La noche era tan fría como la cena que yacía en el centro de la mesa del comedor y que a ninguno de los invitados apetecía consumir, el baile y la degustación de alcohol resultaban más interesantes para los adultos y los adolescentes, los niños se distraían en una espaciosa sala de juegos. La casa del tío Juan era inmensa, había sido la más grande herencia que le había dejado su padre y que ahora prometía al mayor de sus hijos, su favorito.
El patio central, de forma circular y rodeado por muros de cristal, era la pista de baile, largos corredores cruzaban la propiedad desde el jardín hacia los salones y habitaciones. Áreas verdes se coloreaban entre los corredores, perros de raza grande habitaban en ellas. Al final de uno de estos pasillos se encontraba la sala de juegos y la habitación de Adán.
Pasadas las celebraciones de Navidad y Año Nuevo, los hermanos de Juan debían viajar de regreso a casa, sólo su hermano menor, Adán, de quien su hijo favorito tenía el nombre, permaneció una noche más, el aeropuerto del que él y su familia volarían la mañana siguiente se encontraba próximo al lugar. Las vacaciones de invierno habían terminado.

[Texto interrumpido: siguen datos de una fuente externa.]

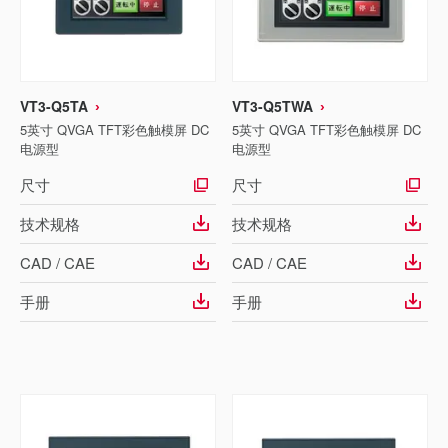
VT3-Q5TA
VT3-Q5TWA
5英寸 QVGA TFT彩色触模屏 DC
5英寸 QVGA TFT彩色触模屏 DC
电源型
电源型
尺寸
尺寸
技术规格
技术规格
CAD / CAE
CAD / CAE
手册
手册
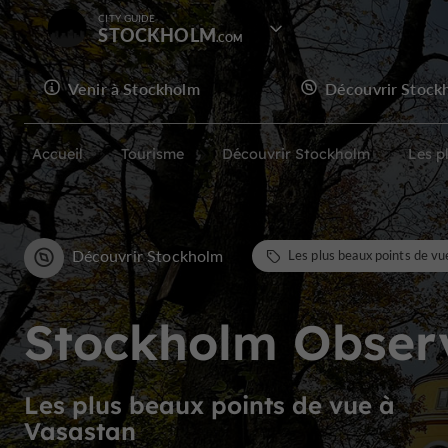
CITY GUIDE
STOCKHOLM
Venir à Stockholm
Découvrir Stock
Accueil
Tourisme
Découvrir Stockholm
Les p
Découvrir Stockholm
Les plus beaux points de vu
Stockholm Obser
Les plus beaux points de vue à
Vasastan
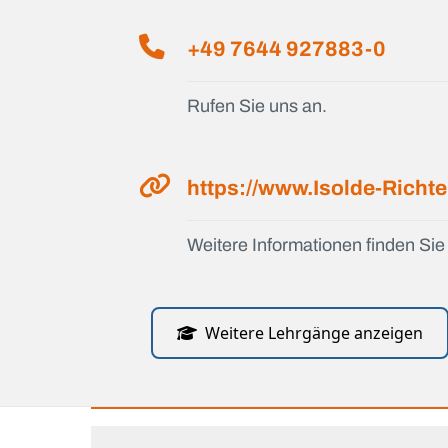
+49 7644 927883-0
Rufen Sie uns an.
https://www.Isolde-Richte
Weitere Informationen finden Sie 
Weitere Lehrgänge anzeigen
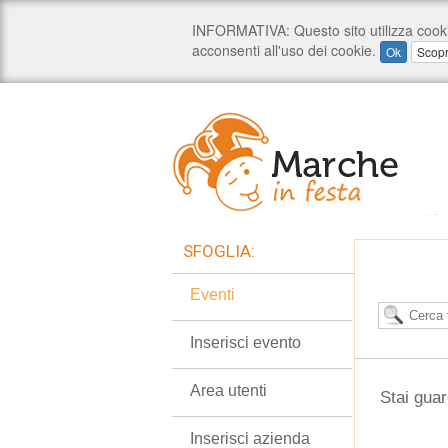
SFOGLIA:
Eventi
Inserisci evento
Area utenti
Stai gua
Inserisci azienda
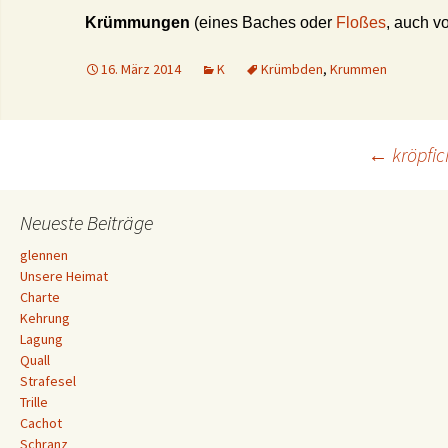
Krümmungen
(eines Baches oder
Floßes
, auch v
16. März 2014
K
Krümbden
,
Krummen
Beitrags-
←
kröpfic
Navigation
Neueste Beiträge
glennen
Unsere Heimat
Charte
Kehrung
Lagung
Quall
Strafesel
Trille
Cachot
Schranz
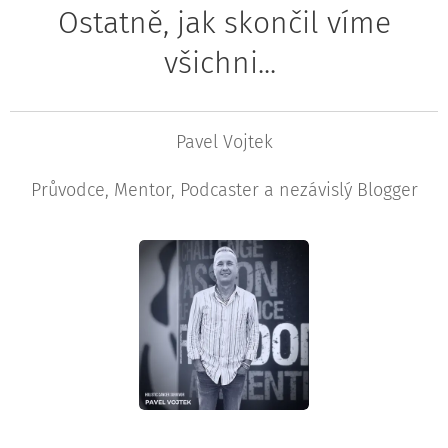
Ostatně, jak skončil víme
všichni...
Pavel Vojtek
Průvodce, Mentor, Podcaster a nezávislý Blogger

Sonaba la media noche y la familia se encontraba repartida en las habitaciones, algunos en cama y dispuestos a iniciar las horas de sueño. Sólo el pequeño Aristeo, uno de los hijos de Adán, rondaba en los pasillos oscuros e investigaba en las habitaciones vacías de aquella mansión. No podía conciliar el sueño, tenía miedo a volar. Alister, su hermano gemelo, le seguía en silencio.
Tras visitar las habitaciones que conocía desocupadas, Aristeo se dispuso a jugar con un castillo de Legos que encontró en la sala de entretenimiento. Tras emparejar la puerta y encender una lámpara de piso, escuchó un suave sonido al fondo de la habitación, Aristeo se acercó para verificar quién se encontraba en el lugar, Adán, su primo, dormitaba en un sofá cama en el rincón opuesto del cuarto. Aristeo decidió utilizar una lámpara pequeña más cercana al castillo.